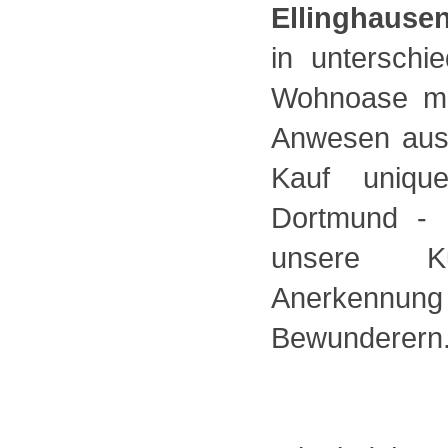
Ellinghause
in unterschi
Wohnoase mi
Anwesen aus 
Kauf unique
Dortmund - 
unsere Ku
Anerkennung
Bewunderern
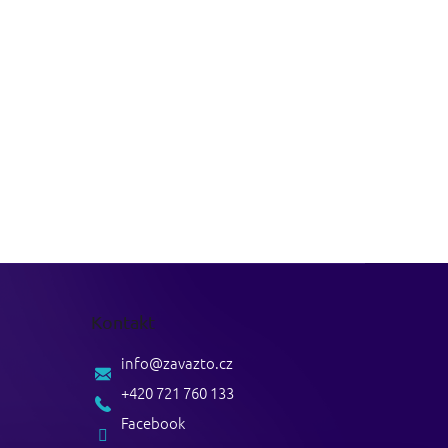
Kontakt
info
@
zavazto.cz
+420 721 760 133
Facebook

ACTION ITEM =
Copy exactly the lines from the line containing "in unterschi" through the last line of the records above, both included, and leave out any pictures.

OUTPUT BELOW =
in unterschi
Wohnoase mi
Anwesen aus 
Kauf unique
Dortmund - 
unsere Ku
Anerkennung
Bewunderern
Kontakt
info
@
zavazto.cz
+420 721 760 133
Facebook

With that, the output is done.